As part of the Gender and Sexualities forum’s seminar series, Dr Sabine Grenz (University of Göttingen) visited Glasgow recently to speak about conducting qualitative research in sexualities studies. The central theme of Sabine’s presentation was the importance of considering and negotiating power relations within the research encounter. She discussed how feminist sociologists were the first to draw attention to the research relationship as one structured by an unequal and exploitative power dynamic, whereby the researcher dominates the encounter, ‘extracting’ information from the researched (particularly so in the case of interviews). Figures such as Ann Oakley (1981) argued that any properly feminist research must involve an attempt to dismantle any hierarchies, and instead aim towards a more co-operative and reciprocal exchange, in which the interviewer must also give some part of herself. However, as Sabine noted, feminist research methodology is characterised by a strong commitment to self-critique and reflexivity, and this had lead to the recognition that egalitarianism within the research relationship is never completely possible, given that (for example) the researcher ultimately retains ‘interpretive control’ over the participant’s words (e.g. Stacey, 1988).

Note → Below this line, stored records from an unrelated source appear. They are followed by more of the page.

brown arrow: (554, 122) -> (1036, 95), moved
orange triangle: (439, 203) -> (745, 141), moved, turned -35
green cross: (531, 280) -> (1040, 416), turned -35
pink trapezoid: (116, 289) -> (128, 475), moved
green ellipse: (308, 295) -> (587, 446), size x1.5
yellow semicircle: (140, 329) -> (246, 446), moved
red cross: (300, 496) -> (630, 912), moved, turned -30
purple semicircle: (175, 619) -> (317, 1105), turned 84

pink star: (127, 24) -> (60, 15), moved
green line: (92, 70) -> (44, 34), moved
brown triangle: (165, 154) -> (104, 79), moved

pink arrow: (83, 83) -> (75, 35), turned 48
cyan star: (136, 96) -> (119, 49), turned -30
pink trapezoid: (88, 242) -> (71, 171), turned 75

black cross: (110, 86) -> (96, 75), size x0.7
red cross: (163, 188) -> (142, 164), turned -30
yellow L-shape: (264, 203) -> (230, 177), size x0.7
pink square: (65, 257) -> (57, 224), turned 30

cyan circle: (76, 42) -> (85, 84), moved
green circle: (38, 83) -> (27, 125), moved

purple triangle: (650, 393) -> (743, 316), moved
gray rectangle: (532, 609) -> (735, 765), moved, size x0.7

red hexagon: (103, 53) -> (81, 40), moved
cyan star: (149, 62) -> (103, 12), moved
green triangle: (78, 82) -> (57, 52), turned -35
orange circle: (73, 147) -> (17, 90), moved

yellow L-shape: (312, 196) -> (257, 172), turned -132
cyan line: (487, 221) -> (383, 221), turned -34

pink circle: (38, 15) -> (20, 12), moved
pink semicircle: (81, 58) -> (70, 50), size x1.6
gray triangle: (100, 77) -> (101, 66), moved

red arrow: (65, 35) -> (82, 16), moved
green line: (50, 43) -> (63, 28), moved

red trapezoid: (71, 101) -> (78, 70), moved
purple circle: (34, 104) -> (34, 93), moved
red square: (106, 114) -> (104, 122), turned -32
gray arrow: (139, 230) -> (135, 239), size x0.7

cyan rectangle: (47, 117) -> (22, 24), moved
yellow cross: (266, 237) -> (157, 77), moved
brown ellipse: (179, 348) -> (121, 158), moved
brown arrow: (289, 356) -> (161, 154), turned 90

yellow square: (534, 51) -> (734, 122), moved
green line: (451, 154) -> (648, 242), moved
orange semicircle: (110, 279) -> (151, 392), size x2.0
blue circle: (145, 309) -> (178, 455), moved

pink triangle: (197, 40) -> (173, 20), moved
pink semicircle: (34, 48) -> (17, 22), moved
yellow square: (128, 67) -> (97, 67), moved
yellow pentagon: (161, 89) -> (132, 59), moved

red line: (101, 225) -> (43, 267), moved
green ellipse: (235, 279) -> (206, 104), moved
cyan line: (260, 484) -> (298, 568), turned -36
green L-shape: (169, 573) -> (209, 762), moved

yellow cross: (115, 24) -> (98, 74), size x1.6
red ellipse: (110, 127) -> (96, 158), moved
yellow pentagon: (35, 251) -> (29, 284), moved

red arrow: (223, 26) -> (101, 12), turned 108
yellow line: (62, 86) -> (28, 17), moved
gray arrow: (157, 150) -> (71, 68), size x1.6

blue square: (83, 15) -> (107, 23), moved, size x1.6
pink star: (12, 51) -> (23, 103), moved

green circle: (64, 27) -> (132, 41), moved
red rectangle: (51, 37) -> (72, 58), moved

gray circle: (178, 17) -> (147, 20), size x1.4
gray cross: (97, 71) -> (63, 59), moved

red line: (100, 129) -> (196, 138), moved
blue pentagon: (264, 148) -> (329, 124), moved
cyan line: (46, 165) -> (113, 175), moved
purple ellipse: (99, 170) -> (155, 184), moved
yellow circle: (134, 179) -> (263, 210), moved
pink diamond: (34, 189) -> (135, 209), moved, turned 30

Sabine went on to argue that thinking about power within the research encounter is particularly important when it comes to researching sexualities. Sexuality remains a somewhat sensitive subject, and so researchers working in this area must take special care with regards issues of confidentiality, trust and disclosure. Sabine also argued that it is important to also consider the historical context: sexuality research has up until relatively recently been conducted from within the paradigms of medicine and psychiatry, where particular desires, bodies and ways of relating have been pathologised and subsequently targeted for intervention. Although social scientists’ aims have generally been more characterised by what Weber called 'verstehen', it is incumbent upon us as researchers to be aware of this history, and the not inconsiderable costs that talking about sexuality has had (and in some cases still continues to have) for people outwith the charmed circle of sexual, relational and bodily normativity.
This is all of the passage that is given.